Automatically Create NBA Highlights With a Few Lines of Python Code

Leveraging open-source computer vision models to generate basketball highlights

Published in

Better Programming

8 min readJul 6, 2022

We’re living in a world of fast consumption of content which is led by the likes of TikTok, Snapchat, Instagram, Twitter, Facebook, Youtube, and more.

Younger fans are embracing new ways of engaging with leagues with decreasing importance placed on watching games live.

Among U.S. sports fans ages 18–34, 58% of MLB fans, 54% of NBA fans, and 48% of NFL fans say they prefer watching highlights over full games, according to a survey by Variety Intelligence Platform (full article).

SOURCE: MARU GROUP FOR VARIETY INTELLIGENCE PLATFORM

Being a die-hard NBA fan living halfway around the world from the US where these games take place in the middle of the night, there is no bigger consumer of these highlights than I.

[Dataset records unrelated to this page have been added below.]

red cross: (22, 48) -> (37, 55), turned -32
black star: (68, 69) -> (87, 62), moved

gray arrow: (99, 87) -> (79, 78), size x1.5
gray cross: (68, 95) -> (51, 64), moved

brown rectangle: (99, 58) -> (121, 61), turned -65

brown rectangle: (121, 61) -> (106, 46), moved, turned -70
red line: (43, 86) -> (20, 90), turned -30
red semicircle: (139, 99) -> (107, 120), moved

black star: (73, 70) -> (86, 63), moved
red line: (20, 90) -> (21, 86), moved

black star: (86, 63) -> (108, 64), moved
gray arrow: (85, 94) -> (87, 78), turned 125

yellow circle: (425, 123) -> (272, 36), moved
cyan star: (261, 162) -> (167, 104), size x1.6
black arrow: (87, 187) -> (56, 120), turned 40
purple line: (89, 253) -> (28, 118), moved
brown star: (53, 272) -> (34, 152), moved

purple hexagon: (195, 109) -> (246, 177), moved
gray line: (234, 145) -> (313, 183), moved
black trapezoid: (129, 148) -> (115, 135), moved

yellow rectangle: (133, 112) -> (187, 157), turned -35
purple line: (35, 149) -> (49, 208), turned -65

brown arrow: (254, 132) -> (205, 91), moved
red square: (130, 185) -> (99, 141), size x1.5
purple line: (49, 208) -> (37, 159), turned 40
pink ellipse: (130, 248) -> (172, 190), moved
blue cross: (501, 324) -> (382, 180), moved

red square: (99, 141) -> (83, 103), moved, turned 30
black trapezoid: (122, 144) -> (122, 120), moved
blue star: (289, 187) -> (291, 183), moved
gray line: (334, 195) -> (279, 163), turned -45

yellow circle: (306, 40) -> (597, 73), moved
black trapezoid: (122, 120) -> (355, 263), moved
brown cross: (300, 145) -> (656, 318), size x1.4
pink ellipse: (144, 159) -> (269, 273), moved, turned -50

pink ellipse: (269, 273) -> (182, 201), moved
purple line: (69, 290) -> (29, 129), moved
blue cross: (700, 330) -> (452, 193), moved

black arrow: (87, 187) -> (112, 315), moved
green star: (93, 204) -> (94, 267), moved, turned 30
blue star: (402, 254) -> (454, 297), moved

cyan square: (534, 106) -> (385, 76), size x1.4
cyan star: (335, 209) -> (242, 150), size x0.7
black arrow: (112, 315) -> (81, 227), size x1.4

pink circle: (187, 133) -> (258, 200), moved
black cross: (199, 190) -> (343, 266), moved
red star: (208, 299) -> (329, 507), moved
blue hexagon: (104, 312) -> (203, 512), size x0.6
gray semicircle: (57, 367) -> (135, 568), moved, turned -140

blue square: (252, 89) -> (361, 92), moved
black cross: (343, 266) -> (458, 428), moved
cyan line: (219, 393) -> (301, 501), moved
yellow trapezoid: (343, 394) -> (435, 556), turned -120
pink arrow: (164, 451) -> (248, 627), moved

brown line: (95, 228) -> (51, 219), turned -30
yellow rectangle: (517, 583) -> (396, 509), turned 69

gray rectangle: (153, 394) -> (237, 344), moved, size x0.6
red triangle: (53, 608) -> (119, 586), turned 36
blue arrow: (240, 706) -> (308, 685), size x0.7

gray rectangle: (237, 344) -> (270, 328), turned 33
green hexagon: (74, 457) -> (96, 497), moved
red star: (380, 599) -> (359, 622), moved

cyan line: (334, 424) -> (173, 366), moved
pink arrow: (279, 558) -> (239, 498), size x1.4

Needing no further motivation, I set out to create an automated process to create highlights of NBA games.

What

The goal of this project was to create these highlights using completely open source technologies and keep it as simple as possible.

How

There are many ways to try and find points of interest in games — sound analysis, motion detection, etc. There are companies that make a business of exactly this, using complex models to identify points of interest and create highlight clips. But these complex inputs and models do not necessarily equal more accurate results. Instead, I decided to rely on a steady and clear signal — a timestamped play-by-play account of the game matched with the game clock. So simple — yet so accurate. While this solution will not necessarily work in any sport, in the NBA (and basketball in general) the clock is sacred… so the reliability is very high with little to no effort, and the level of calculation is very low.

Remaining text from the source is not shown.